▶ **Data for the task**:
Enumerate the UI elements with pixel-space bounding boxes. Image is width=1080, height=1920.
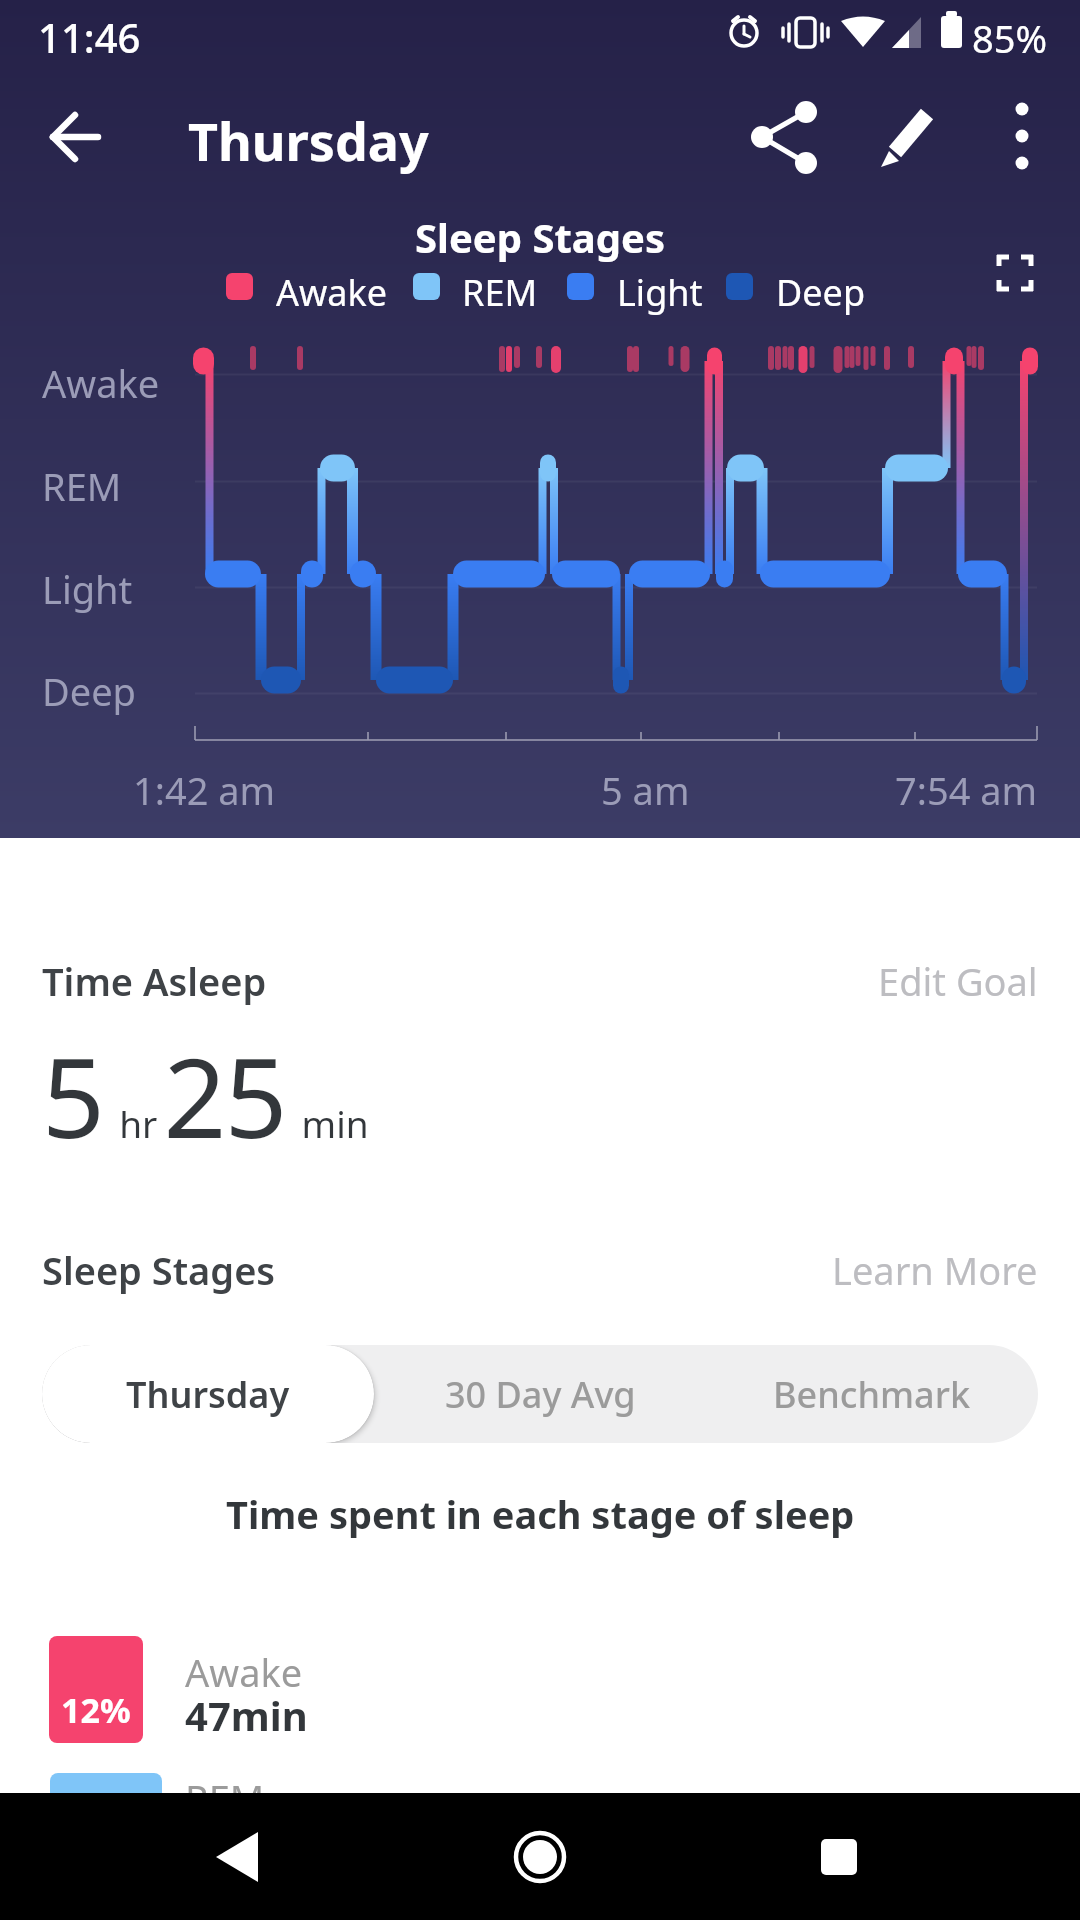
staticText: 30 Day Avg [445, 1370, 636, 1419]
staticText: Edit Goal [878, 955, 1038, 1007]
staticText: 5 am [601, 764, 690, 816]
staticText: 12% [61, 1687, 131, 1733]
staticText: 7:54 am [895, 764, 1038, 816]
staticText: Learn More [832, 1244, 1038, 1296]
button[interactable] [40, 105, 104, 169]
button[interactable] [990, 96, 1054, 160]
staticText: Awake [42, 357, 160, 409]
staticText: REM [462, 268, 538, 317]
button[interactable] [744, 96, 824, 176]
staticText: Thursday [188, 105, 429, 176]
staticText: Sleep Stages [415, 210, 665, 264]
staticText: Awake [276, 268, 388, 317]
button[interactable]: Benchmark [706, 1345, 1038, 1443]
staticText: 5 hr 25 min [42, 1020, 369, 1170]
staticText: Awake [185, 1646, 303, 1698]
button[interactable] [508, 1825, 572, 1889]
staticText: 11:46 [38, 10, 141, 64]
button[interactable] [807, 1825, 871, 1889]
button[interactable]: Thursday [42, 1345, 374, 1443]
button[interactable]: 12% [49, 1636, 143, 1743]
staticText: Benchmark [773, 1370, 971, 1419]
staticText: 85% [972, 12, 1048, 64]
staticText: REM [185, 1772, 265, 1824]
staticText: Thursday [126, 1370, 290, 1419]
staticText: 47min [185, 1688, 308, 1742]
button[interactable] [868, 96, 948, 176]
staticText: Deep [42, 665, 136, 717]
staticText: REM [42, 460, 122, 512]
button[interactable]: 30 Day Avg [374, 1345, 706, 1443]
staticText: Light [617, 268, 703, 317]
button[interactable] [985, 243, 1045, 303]
staticText: Sleep Stages [42, 1244, 276, 1296]
staticText: Light [42, 563, 133, 615]
staticText: 1:42 am [133, 764, 276, 816]
staticText: Time Asleep [42, 955, 267, 1007]
button[interactable]: Edit Goal [738, 955, 1038, 1007]
button[interactable]: Learn More [738, 1244, 1038, 1296]
staticText: Deep [776, 268, 866, 317]
button[interactable] [205, 1825, 269, 1889]
staticText: Time spent in each stage of sleep [226, 1488, 855, 1540]
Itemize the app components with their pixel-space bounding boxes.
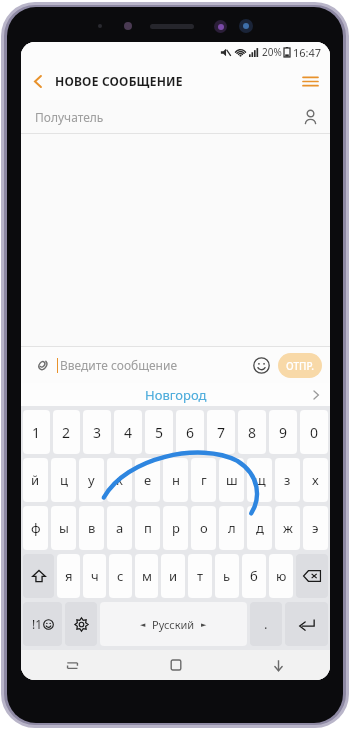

▶ **Task prompt**:
Filter the records above down to the lines that hold the string "with".

▶ **Expected answer**:
Enumerate the UI elements with pixel-space bounding boxes. Image is width=1080, height=1920.
Itemize the app components with their pixel-space bounding boxes.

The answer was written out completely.